(WORK TO BE COMPLETED): An identical copy of the records below is the expected result.

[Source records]
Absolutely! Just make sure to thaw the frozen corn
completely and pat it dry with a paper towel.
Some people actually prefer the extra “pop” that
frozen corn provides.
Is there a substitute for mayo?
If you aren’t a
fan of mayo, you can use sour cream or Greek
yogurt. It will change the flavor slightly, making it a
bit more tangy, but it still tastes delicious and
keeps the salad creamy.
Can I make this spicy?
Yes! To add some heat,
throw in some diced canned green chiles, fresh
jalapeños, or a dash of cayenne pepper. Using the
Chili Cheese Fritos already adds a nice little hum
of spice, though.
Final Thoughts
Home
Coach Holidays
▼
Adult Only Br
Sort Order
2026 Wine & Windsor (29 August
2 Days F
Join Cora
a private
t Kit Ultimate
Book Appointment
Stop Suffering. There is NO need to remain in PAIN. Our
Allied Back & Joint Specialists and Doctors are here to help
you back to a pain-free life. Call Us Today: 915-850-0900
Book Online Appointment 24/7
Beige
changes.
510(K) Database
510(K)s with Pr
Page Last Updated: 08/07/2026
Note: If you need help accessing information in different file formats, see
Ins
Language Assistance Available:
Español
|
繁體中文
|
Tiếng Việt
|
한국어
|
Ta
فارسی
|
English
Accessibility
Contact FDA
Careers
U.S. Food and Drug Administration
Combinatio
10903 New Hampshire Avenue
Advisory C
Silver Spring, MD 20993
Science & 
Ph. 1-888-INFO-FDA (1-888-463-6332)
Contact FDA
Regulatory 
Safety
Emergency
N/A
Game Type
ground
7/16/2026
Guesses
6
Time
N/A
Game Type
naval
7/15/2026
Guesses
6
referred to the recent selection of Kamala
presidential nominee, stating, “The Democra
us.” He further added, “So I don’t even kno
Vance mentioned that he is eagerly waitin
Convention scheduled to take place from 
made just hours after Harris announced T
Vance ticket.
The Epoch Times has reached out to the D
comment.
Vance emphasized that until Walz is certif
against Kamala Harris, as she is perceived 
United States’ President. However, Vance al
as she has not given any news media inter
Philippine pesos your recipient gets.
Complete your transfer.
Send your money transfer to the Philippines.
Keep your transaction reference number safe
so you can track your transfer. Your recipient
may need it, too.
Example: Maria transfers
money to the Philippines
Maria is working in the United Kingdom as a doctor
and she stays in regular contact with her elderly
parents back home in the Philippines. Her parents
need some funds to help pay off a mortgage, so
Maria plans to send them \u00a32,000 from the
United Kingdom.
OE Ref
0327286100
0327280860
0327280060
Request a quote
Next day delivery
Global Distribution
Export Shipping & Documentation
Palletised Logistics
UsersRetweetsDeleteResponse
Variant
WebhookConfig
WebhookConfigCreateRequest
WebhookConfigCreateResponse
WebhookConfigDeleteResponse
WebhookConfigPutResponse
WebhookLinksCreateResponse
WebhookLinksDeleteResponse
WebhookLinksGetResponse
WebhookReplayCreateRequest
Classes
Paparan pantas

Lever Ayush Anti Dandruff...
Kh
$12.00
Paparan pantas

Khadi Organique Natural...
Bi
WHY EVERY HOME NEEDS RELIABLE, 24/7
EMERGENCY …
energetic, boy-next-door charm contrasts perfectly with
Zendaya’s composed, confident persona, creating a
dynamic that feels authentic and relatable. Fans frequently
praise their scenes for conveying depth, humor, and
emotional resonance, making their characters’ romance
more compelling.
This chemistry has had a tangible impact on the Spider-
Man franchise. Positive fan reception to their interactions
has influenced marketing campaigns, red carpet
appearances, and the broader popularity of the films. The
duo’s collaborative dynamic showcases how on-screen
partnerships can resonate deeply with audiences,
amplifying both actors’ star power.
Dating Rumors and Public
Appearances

(EXERCISE ANSWER):
Absolutely! Just make sure to thaw the frozen corn
completely and pat it dry with a paper towel.
Some people actually prefer the extra “pop” that
frozen corn provides.
Is there a substitute for mayo?
If you aren’t a
fan of mayo, you can use sour cream or Greek
yogurt. It will change the flavor slightly, making it a
bit more tangy, but it still tastes delicious and
keeps the salad creamy.
Can I make this spicy?
Yes! To add some heat,
throw in some diced canned green chiles, fresh
jalapeños, or a dash of cayenne pepper. Using the
Chili Cheese Fritos already adds a nice little hum
of spice, though.
Final Thoughts
Home
Coach Holidays
▼
Adult Only Br
Sort Order
2026 Wine & Windsor (29 August
2 Days F
Join Cora
a private
t Kit Ultimate
Book Appointment
Stop Suffering. There is NO need to remain in PAIN. Our
Allied Back & Joint Specialists and Doctors are here to help
you back to a pain-free life. Call Us Today: 915-850-0900
Book Online Appointment 24/7
Beige
changes.
510(K) Database
510(K)s with Pr
Page Last Updated: 08/07/2026
Note: If you need help accessing information in different file formats, see
Ins
Language Assistance Available:
Español
|
繁體中文
|
Tiếng Việt
|
한국어
|
Ta
فارسی
|
English
Accessibility
Contact FDA
Careers
U.S. Food and Drug Administration
Combinatio
10903 New Hampshire Avenue
Advisory C
Silver Spring, MD 20993
Science & 
Ph. 1-888-INFO-FDA (1-888-463-6332)
Contact FDA
Regulatory 
Safety
Emergency
N/A
Game Type
ground
7/16/2026
Guesses
6
Time
N/A
Game Type
naval
7/15/2026
Guesses
6
referred to the recent selection of Kamala
presidential nominee, stating, “The Democra
us.” He further added, “So I don’t even kno
Vance mentioned that he is eagerly waitin
Convention scheduled to take place from 
made just hours after Harris announced T
Vance ticket.
The Epoch Times has reached out to the D
comment.
Vance emphasized that until Walz is certif
against Kamala Harris, as she is perceived 
United States’ President. However, Vance al
as she has not given any news media inter
Philippine pesos your recipient gets.
Complete your transfer.
Send your money transfer to the Philippines.
Keep your transaction reference number safe
so you can track your transfer. Your recipient
may need it, too.
Example: Maria transfers
money to the Philippines
Maria is working in the United Kingdom as a doctor
and she stays in regular contact with her elderly
parents back home in the Philippines. Her parents
need some funds to help pay off a mortgage, so
Maria plans to send them \u00a32,000 from the
United Kingdom.
OE Ref
0327286100
0327280860
0327280060
Request a quote
Next day delivery
Global Distribution
Export Shipping & Documentation
Palletised Logistics
UsersRetweetsDeleteResponse
Variant
WebhookConfig
WebhookConfigCreateRequest
WebhookConfigCreateResponse
WebhookConfigDeleteResponse
WebhookConfigPutResponse
WebhookLinksCreateResponse
WebhookLinksDeleteResponse
WebhookLinksGetResponse
WebhookReplayCreateRequest
Classes
Paparan pantas

Lever Ayush Anti Dandruff...
Kh
$12.00
Paparan pantas

Khadi Organique Natural...
Bi
WHY EVERY HOME NEEDS RELIABLE, 24/7
EMERGENCY …
energetic, boy-next-door charm contrasts perfectly with
Zendaya’s composed, confident persona, creating a
dynamic that feels authentic and relatable. Fans frequently
praise their scenes for conveying depth, humor, and
emotional resonance, making their characters’ romance
more compelling.
This chemistry has had a tangible impact on the Spider-
Man franchise. Positive fan reception to their interactions
has influenced marketing campaigns, red carpet
appearances, and the broader popularity of the films. The
duo’s collaborative dynamic showcases how on-screen
partnerships can resonate deeply with audiences,
amplifying both actors’ star power.
Dating Rumors and Public
Appearances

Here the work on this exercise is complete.